■ **Supplied entries**:
::::

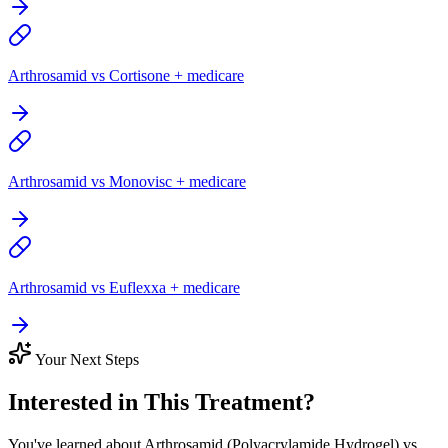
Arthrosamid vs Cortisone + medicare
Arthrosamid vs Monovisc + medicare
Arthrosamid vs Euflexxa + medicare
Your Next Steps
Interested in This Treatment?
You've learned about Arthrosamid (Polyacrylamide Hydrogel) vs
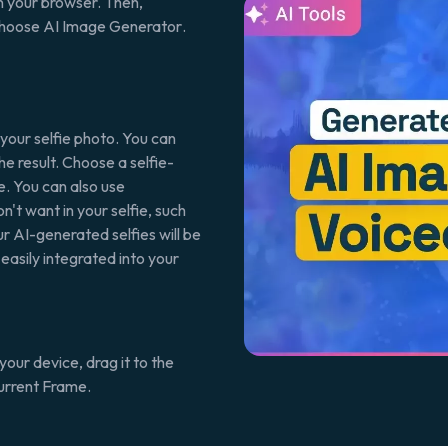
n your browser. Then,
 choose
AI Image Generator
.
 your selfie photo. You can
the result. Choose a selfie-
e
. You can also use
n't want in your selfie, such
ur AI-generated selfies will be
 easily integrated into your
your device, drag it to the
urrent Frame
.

::::

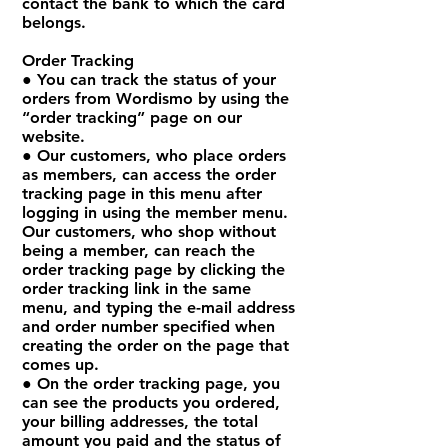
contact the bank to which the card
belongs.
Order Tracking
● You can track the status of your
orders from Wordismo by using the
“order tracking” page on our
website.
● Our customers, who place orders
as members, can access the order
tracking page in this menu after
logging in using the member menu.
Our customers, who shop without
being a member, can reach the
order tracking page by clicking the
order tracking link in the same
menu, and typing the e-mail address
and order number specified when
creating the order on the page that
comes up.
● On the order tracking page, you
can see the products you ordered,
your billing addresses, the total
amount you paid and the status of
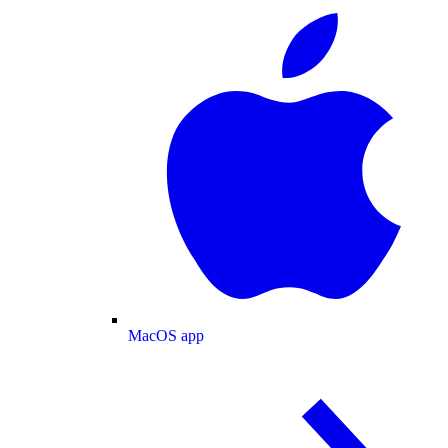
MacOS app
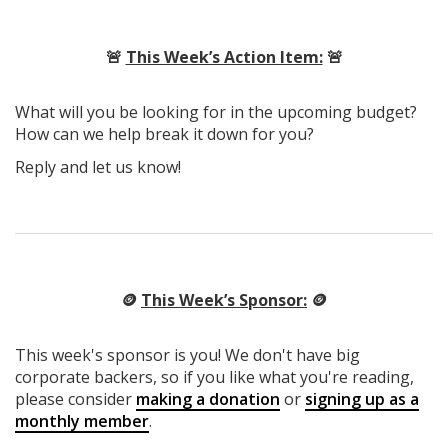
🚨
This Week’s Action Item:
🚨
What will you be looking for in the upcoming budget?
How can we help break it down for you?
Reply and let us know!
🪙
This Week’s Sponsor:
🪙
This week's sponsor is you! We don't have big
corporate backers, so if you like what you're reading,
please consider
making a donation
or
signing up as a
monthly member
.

::::

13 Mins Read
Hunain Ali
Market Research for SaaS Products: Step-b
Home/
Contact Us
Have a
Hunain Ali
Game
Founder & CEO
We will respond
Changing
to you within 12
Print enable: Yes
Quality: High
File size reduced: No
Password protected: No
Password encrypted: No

::::

■ **Exercise directions**: Out of the records above, pull each line containing the word "page".

■ **Answer below**:
“order tracking” page on our
tracking page in this menu after
order tracking page by clicking the
creating the order on the page that
● On the order tracking page, you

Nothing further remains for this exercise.